Early rain will soon clear southwards on Sunday, and it will then be mostly dry with sunny spells and variable amounts of cloud. There is also a chance of a few showerS.

Ms Nasir said: ‘All change on Saturday, gales for the North as well as the West of Scotland, outbreaks of rain which will sink their way southwards. A breezy day wherever you are, but temperatures slightly higher yet again.’

In the Met Office’s outlook for the first half of November, it says: ‘Blustery showers are possible in the far east and northeast at the start of the period, but these quickly clearing. Otherwise, plenty of fine, dry weather with long spells of sunshine.

‘Feeling colder initially, with frosts possible, especially in the north.
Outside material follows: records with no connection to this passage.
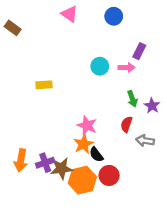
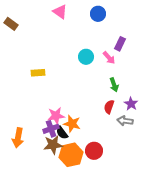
pink arrow: (126, 67) -> (109, 58), turned 48
purple star: (152, 106) -> (131, 104), moved
pink star: (87, 125) -> (56, 116), moved, turned -30
orange star: (84, 144) -> (72, 124), turned -30
black semicircle: (96, 155) -> (62, 133), moved
purple cross: (45, 163) -> (51, 129), moved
Rain and thicker cloud will then steadily encroach from the west. Areas of low pressure lying to the north or northwest of the UK will then bring unsettled conditions, predominantly affecting the north and west, with some heavy rain and strong winds followed by cooler, more showery interludes.

‘The driest and brightest weather is likely to be in the southeast where rain bands will often be weak. Temperatures generally around average thorough this period, although brief cold spells possible.’

Looking ahead to the period from November 18 to December 2, the Met Office says: ‘Through this period, there is an increased chance of wintry showers from the north and northwest, initially over higher ground but also a low risk at lower levels later in the month.

‘While there is little sign of prolonged, widespread settled weather, conditions are likely to be less stormy and windy. Where there are more settled spells, frost and fog are increasingly likely, with temperatures slightly colder than average. Overall remaining drier than average.’

BBC Weather’s forecast for this period said: ‘Moving into the second half of November, we should see an overall colder pattern begin to take shape.’ It added: ‘High pressure near Greenland will help direct colder air from the north towards the UK, leading to a period of below normal temperatures. 

‘As the Greenland high becomes more entrenched and occasionally extend towards Northern Europe, winds are likely to diminish. With low pressure still expected to be close by, this doesn’t appear to be a dry pattern, but it is also unlikely to be an extremely wet pattern.’